Consequently, Commerce Minister Kamal Nath warned his European Union counterpart against a politically-motivated effort to block Mittal’s bid based on his skin colour. Even Prime Minister Manmohan Singh raised the Arcelor issue with the French President Jacques Chirac in an official meeting.
This is all very well. But now that we have waved our national flags and supported Lakshmi Mittal, can we apply our minds to whether the government will behave differently if and when a foreign company makes a hostile bid for any of our Indian bluechips?
A quick look at the history of Indian hostile takeovers would show that none of them have succeeded against an entrenched, family-owned company. It is politicial muscle alone that has kept BAT out of the management of ITC Ltd inspite of being its largest shareholder. So much so, that the UTI Specified Undertaking held on to a crucial 10 per cent stake to block BAT acquiring management control, instead of collecting a handsome premium by selling the shares. BAT had no say in ITC’s change in business profile from a cigarette maker to a hotel, FMCG and agro-based company. ITC has also blocked BAT from taking a 51 per cent stake in VST.

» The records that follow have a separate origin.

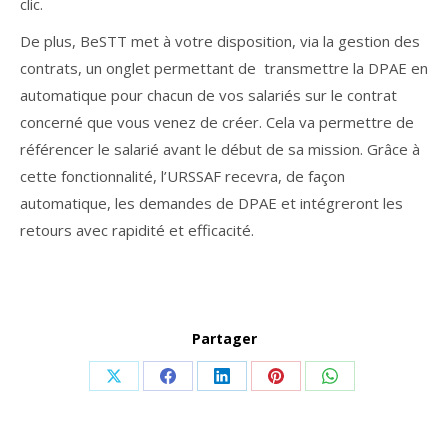
clic.
De plus, BeSTT met à votre disposition, via la gestion des
contrats, un onglet permettant de transmettre la DPAE en
automatique pour chacun de vos salariés sur le contrat
concerné que vous venez de créer. Cela va permettre de
référencer le salarié avant le début de sa mission. Grâce à
cette fonctionnalité, l’URSSAF recevra, de façon
automatique, les demandes de DPAE et intégreront les
retours avec rapidité et efficacité.
Partager
Share
Share
Share
Share
Share
on
on
on
on
on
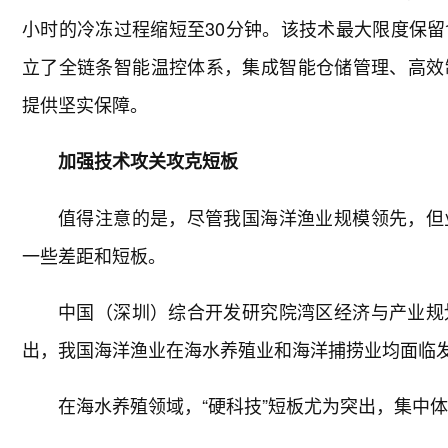
小时的冷冻过程缩短至30分钟。该技术最大限度保
立了全链条智能温控体系，集成智能仓储管理、高效
提供坚实保障。
加强技术攻关攻克短板
值得注意的是，尽管我国海洋渔业规模领先，但
一些差距和短板。
中国（深圳）综合开发研究院湾区经济与产业规
出，我国海洋渔业在海水养殖业和海洋捕捞业均面临
在海水养殖领域，“硬科技”短板尤为突出，集中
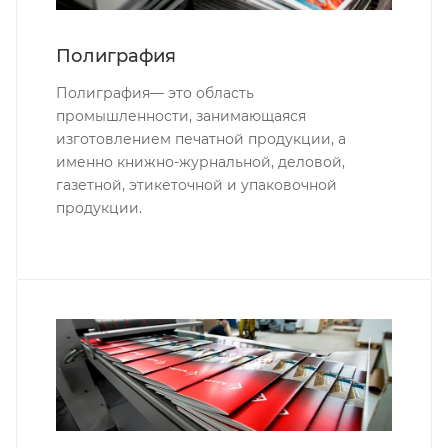
Полиграфия
Полиграфия— это область
промышленности, занимающаяся
изготовлением печатной продукции, а
именно книжно-журнальной, деловой,
газетной, этикеточной и упаковочной
продукции.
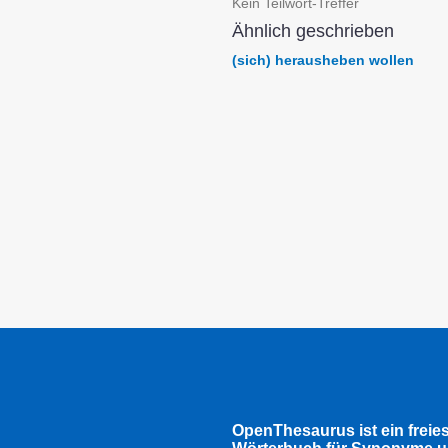
Kein Teilwort-Treffer
Ähnlich geschrieben
(sich) herausheben wollen
OpenThesaurus ist ein freie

Starting from Swaraj Paul’s attempt to take over H.P. Nanda’s Escorts, hostile bids have always caused a stink in India. When Manu Chhabria went on an acquisition spree in the 1980s—Hindustan Dorr Oliver, Shaw Wallace, Gammon India, Mather & Platt, Falcon Tyres, Gordon Woodroffe, Genele and Tezpur Tea—he carefully ousted ‘professional’ managements or multinationals not family controlled Indian companies. The fight was tough but often successful, even though the government frequently backed the ‘professionals’ who behaved like owners.
When Reliance acquired BSES through a long ten-year process, it worked through the management and the government to ensure a smooth transition. Forget foreigners, even Indian industrialists stay away from hostile bids, because they are too messy and political. The rare hostile bid in recent years (the A.H. Dalmia bid for Gesco Corp) has invariably fizzled off, or turned out to be mere attempts at driving up stock prices or greenmail. In Gesco, the management preferred to hand over the company to the Mahindras rather than allow an upstart raider to get the better of them.
When Arun Bajoria attempted a raid on Bombay Dyeing by acquiring a 14 per cent stake, it caused Ratan Tata and Keshub Mahindra to rush to Nusli Wadia’s aid; they even met the Sebi chairman to plead his case. The worry then was that Bajoria was backed by a big industry house.
Will Manmohan Singh and Kamal Nath take a consistent stand if a French or American company were to bid for Grasim (Birla holding is officially below 25 per cent)? Here, one must remember that the BJP government has given Indian companies plenty of opportunity to shore up the promoters’ holding and protect ownership.
Would we not be outraged if their government’s told us not to be racist? If the bid is at a substantial premium to market price, will government-controlled institutions have the freedom to tender their shares and book profits? Nationalised banks and financial institutions are the vehicle through which government has always intervened to block hostile takeovers.
Aren’t we also being hypocritical about Foreign Direct Investment? We expect Europe not to look at business in ‘national’ terms. But we don’t practice what we preach. So much so that FDI in the retail sector did not even find mention in the Budget speech even though Indian acquisitions abroad in the technology space have made frequent headlines. FDI in the print media is also blocked under pressure from some ‘nationalist’ media barons.
Neither those newspapers nor the government is embarrassed at our diametrically different attitude when it comes to domestic policy. If our official stand on the Lakshmi Mittal bid leads to a reconsideration of domestic policies, the global Indian would have made an important contribution. He has already shown that the fear of foreigners is completely unwarranted now that Indians are ready to take on the world.